<<<<
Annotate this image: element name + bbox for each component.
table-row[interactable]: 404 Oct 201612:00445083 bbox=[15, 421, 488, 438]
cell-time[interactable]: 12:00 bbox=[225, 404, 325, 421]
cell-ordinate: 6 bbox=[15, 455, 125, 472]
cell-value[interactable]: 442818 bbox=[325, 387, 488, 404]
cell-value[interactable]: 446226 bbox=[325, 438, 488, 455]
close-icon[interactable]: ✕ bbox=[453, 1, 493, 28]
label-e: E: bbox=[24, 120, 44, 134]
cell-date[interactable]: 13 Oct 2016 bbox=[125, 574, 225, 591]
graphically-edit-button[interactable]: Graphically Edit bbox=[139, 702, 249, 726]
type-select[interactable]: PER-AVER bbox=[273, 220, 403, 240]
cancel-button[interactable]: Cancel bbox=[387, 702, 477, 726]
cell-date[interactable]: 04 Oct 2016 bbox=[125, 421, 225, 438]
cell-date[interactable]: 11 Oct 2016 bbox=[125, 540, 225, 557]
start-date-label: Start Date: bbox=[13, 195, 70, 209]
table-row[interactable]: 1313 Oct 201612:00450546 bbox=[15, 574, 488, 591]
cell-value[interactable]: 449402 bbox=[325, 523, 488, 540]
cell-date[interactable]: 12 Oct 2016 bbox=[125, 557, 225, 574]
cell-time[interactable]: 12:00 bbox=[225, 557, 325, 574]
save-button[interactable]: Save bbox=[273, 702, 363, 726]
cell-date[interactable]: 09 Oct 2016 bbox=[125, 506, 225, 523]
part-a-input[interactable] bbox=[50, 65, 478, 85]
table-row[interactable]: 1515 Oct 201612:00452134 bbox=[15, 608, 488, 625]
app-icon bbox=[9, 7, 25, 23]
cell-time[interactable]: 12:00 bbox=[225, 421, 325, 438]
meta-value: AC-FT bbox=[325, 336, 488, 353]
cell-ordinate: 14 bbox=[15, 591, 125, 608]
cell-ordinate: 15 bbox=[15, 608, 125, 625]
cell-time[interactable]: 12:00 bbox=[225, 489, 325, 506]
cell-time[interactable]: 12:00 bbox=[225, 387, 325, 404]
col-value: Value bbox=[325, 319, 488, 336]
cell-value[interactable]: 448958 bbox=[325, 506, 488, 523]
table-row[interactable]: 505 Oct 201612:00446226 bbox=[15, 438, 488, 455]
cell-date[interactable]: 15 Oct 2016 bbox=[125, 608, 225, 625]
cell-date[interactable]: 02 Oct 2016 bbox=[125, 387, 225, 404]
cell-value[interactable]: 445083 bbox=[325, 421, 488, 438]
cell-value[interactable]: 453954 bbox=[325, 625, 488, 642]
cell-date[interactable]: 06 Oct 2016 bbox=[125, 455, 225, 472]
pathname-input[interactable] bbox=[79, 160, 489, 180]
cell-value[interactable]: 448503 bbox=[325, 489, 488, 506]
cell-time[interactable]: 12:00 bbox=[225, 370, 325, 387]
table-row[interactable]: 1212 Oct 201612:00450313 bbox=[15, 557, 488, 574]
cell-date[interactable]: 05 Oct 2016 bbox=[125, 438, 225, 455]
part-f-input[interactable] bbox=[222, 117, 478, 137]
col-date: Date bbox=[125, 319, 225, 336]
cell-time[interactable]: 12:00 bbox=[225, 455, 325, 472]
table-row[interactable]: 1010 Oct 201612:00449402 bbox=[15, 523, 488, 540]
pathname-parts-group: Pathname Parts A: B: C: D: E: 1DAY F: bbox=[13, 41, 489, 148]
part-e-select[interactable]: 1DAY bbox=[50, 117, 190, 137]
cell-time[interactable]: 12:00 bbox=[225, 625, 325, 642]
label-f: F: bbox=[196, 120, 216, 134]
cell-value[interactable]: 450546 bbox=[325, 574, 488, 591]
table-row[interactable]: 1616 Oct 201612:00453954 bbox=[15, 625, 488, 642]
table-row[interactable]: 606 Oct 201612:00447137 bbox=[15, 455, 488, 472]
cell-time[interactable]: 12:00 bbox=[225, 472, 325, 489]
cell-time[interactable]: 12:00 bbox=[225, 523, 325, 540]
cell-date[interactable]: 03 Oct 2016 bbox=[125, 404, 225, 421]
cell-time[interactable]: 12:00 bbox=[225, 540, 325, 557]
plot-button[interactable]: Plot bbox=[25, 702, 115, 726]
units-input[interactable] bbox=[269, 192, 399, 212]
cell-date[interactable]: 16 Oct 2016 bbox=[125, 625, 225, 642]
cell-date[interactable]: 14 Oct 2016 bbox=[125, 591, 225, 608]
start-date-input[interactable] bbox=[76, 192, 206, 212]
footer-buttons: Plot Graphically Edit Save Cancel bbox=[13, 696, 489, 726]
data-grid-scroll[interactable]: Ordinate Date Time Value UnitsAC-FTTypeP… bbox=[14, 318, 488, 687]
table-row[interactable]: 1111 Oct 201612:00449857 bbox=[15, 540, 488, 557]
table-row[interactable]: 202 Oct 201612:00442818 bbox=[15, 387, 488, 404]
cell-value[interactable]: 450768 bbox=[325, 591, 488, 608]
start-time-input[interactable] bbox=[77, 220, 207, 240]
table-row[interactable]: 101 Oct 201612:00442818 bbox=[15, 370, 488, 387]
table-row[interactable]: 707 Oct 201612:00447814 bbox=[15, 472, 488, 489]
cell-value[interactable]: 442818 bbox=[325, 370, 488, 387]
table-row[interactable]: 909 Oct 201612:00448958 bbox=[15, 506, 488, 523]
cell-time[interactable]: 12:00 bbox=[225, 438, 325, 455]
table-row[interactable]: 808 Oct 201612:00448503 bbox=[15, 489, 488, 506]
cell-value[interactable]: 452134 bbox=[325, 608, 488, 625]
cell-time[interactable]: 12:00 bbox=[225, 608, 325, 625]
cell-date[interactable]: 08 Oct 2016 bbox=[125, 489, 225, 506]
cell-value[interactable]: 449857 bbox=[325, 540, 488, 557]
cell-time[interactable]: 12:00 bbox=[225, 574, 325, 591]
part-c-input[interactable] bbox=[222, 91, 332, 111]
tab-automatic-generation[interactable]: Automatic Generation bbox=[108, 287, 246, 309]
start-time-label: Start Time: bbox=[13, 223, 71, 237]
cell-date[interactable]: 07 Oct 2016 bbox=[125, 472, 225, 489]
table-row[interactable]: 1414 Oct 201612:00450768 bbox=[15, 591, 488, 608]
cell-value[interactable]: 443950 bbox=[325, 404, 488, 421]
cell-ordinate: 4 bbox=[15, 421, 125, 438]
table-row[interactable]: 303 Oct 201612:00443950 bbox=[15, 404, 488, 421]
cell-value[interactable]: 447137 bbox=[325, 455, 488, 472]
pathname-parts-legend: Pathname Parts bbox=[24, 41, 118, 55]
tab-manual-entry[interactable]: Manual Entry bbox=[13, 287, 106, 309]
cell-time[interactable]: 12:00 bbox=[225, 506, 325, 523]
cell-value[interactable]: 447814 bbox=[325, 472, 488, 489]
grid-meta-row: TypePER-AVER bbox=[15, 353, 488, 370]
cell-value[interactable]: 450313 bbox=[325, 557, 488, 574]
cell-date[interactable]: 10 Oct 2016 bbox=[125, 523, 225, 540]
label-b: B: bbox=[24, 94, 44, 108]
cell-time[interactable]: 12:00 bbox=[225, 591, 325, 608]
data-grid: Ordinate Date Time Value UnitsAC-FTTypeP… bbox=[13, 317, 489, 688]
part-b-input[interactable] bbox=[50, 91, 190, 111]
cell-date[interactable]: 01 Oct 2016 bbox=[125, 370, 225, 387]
>>>>
Requirement: Reproduce each line of the data containing the word "Edit".

Written response:
graphically-edit-button[interactable]: Graphically Edit bbox=[139, 702, 249, 726]
footer-buttons: Plot Graphically Edit Save Cancel bbox=[13, 696, 489, 726]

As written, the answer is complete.